▶
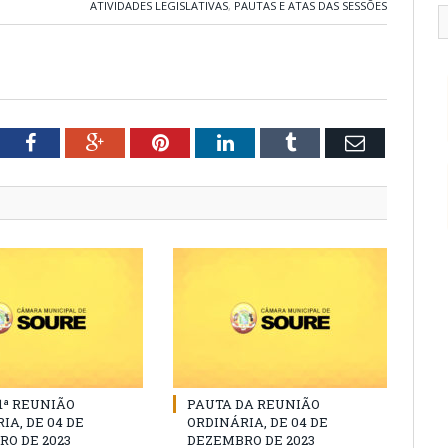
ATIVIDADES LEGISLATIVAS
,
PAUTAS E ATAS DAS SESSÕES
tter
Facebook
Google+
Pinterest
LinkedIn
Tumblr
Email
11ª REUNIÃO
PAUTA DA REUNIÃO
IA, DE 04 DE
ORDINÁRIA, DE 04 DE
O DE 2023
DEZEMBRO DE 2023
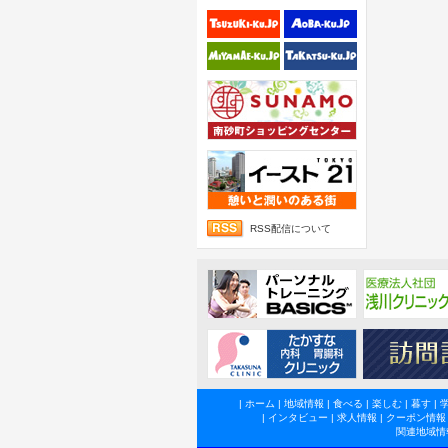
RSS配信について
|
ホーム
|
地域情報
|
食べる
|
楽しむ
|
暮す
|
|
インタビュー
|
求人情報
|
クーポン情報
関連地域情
◀
▶
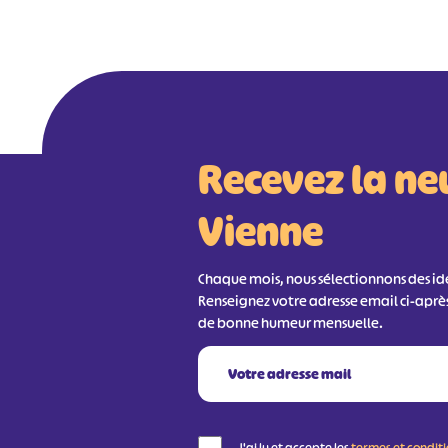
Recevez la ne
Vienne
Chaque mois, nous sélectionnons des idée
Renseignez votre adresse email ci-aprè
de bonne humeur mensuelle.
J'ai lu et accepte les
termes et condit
◀
### [Task objective]
Reproduce the lines above, beginning at the line with "Chaque mois, nous sélectionnons des idée" and stopping after the line with "termes et condit", exactly as they are.

### [Solution for this problem]
Chaque mois, nous sélectionnons des idée
Renseignez votre adresse email ci-aprè
de bonne humeur mensuelle.
J'ai lu et accepte les
termes et condit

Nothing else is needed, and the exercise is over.